*Task directions:* Go through the listing below and output exactly the line with "vraiment comme ça.", the line with "9種の皮脂吸着パウダー配合で崩れ防止。", and each line between; omit the rest.
======== Source records ========
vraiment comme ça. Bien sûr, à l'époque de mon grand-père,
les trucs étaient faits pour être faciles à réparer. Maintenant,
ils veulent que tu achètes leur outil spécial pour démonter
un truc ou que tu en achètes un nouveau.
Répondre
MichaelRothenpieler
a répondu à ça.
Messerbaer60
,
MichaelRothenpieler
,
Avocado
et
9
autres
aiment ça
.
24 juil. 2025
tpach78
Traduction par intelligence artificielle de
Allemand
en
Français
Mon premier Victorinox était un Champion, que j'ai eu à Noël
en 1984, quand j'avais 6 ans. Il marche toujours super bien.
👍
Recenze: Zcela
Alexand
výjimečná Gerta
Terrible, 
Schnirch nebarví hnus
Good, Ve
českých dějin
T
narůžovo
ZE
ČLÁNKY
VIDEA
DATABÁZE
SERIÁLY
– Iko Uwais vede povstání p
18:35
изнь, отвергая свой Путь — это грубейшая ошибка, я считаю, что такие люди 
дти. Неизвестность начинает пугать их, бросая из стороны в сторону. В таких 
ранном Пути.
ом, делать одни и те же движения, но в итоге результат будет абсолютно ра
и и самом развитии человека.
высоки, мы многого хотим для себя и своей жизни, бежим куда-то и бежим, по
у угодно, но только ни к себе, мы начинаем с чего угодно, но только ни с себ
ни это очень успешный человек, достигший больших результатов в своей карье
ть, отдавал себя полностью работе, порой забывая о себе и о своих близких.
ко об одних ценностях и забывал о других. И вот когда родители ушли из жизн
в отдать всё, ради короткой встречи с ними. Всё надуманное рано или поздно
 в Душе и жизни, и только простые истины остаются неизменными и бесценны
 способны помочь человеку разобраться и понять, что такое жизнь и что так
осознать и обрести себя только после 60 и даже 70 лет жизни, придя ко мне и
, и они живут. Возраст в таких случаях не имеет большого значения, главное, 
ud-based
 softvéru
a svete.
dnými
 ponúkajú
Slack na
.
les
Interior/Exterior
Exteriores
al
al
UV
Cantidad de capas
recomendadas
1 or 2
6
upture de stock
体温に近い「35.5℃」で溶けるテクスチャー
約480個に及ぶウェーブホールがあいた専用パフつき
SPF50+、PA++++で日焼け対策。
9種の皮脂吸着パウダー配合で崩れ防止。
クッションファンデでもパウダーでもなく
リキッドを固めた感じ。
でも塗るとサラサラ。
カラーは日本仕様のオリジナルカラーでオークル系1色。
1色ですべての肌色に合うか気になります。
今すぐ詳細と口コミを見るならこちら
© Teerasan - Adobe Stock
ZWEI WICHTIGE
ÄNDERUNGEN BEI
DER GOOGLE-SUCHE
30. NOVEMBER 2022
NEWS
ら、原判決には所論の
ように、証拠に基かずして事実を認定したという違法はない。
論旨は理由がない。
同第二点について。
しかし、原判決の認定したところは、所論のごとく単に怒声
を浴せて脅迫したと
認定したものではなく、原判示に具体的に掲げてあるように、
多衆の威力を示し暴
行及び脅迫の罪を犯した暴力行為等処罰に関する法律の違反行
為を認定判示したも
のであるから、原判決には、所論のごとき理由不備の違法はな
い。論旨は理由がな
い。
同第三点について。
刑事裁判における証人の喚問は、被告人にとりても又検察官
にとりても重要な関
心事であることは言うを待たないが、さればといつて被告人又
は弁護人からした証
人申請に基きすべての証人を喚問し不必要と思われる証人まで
========
======== Source records ========
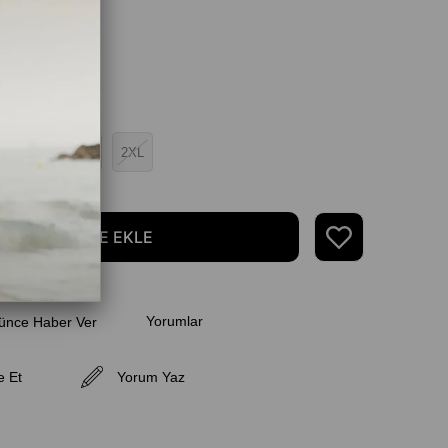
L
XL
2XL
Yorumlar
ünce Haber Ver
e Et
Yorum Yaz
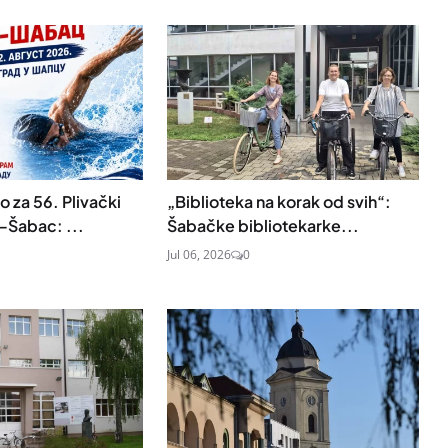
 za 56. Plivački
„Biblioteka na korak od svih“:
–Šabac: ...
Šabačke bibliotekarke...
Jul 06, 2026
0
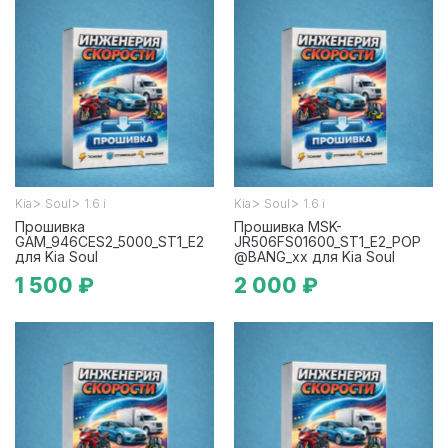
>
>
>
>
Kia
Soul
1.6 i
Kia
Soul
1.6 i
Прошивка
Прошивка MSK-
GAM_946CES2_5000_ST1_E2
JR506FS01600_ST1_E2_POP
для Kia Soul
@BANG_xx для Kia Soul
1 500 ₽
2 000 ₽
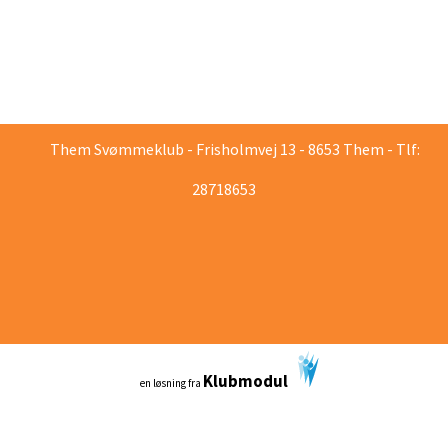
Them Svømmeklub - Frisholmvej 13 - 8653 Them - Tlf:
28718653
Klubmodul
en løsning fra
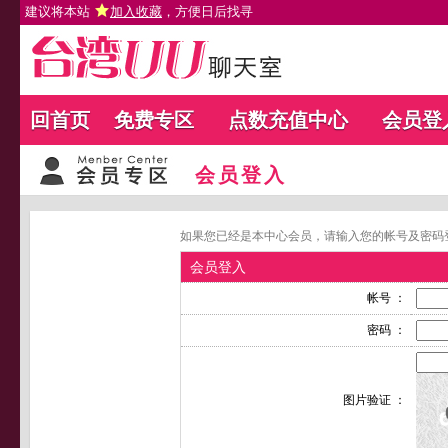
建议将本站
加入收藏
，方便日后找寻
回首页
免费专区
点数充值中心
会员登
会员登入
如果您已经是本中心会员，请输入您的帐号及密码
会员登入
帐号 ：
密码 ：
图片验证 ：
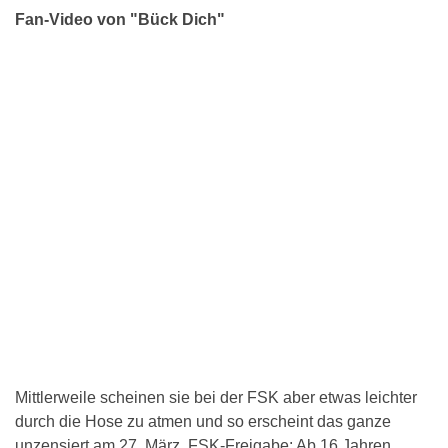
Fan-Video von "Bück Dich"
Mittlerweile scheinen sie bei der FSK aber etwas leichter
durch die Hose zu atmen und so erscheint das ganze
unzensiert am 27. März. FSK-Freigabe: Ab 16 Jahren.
========
*Result for this exercise:*
vraiment comme ça. Bien sûr, à l'époque de mon grand-père,
les trucs étaient faits pour être faciles à réparer. Maintenant,
ils veulent que tu achètes leur outil spécial pour démonter
un truc ou que tu en achètes un nouveau.
Répondre
MichaelRothenpieler
a répondu à ça.
Messerbaer60
,
MichaelRothenpieler
,
Avocado
et
9
autres
aiment ça
.
24 juil. 2025
tpach78
Traduction par intelligence artificielle de
Allemand
en
Français
Mon premier Victorinox était un Champion, que j'ai eu à Noël
en 1984, quand j'avais 6 ans. Il marche toujours super bien.
👍
Recenze: Zcela
Alexand
výjimečná Gerta
Terrible, 
Schnirch nebarví hnus
Good, Ve
českých dějin
T
narůžovo
ZE
ČLÁNKY
VIDEA
DATABÁZE
SERIÁLY
– Iko Uwais vede povstání p
18:35
изнь, отвергая свой Путь — это грубейшая ошибка, я считаю, что такие люди 
дти. Неизвестность начинает пугать их, бросая из стороны в сторону. В таких 
ранном Пути.
ом, делать одни и те же движения, но в итоге результат будет абсолютно ра
и и самом развитии человека.
высоки, мы многого хотим для себя и своей жизни, бежим куда-то и бежим, по
у угодно, но только ни к себе, мы начинаем с чего угодно, но только ни с себ
ни это очень успешный человек, достигший больших результатов в своей карье
ть, отдавал себя полностью работе, порой забывая о себе и о своих близких.
ко об одних ценностях и забывал о других. И вот когда родители ушли из жизн
в отдать всё, ради короткой встречи с ними. Всё надуманное рано или поздно
 в Душе и жизни, и только простые истины остаются неизменными и бесценны
 способны помочь человеку разобраться и понять, что такое жизнь и что так
осознать и обрести себя только после 60 и даже 70 лет жизни, придя ко мне и
, и они живут. Возраст в таких случаях не имеет большого значения, главное, 
ud-based
 softvéru
a svete.
dnými
 ponúkajú
Slack na
.
les
Interior/Exterior
Exteriores
al
al
UV
Cantidad de capas
recomendadas
1 or 2
6
upture de stock
体温に近い「35.5℃」で溶けるテクスチャー
約480個に及ぶウェーブホールがあいた専用パフつき
SPF50+、PA++++で日焼け対策。
9種の皮脂吸着パウダー配合で崩れ防止。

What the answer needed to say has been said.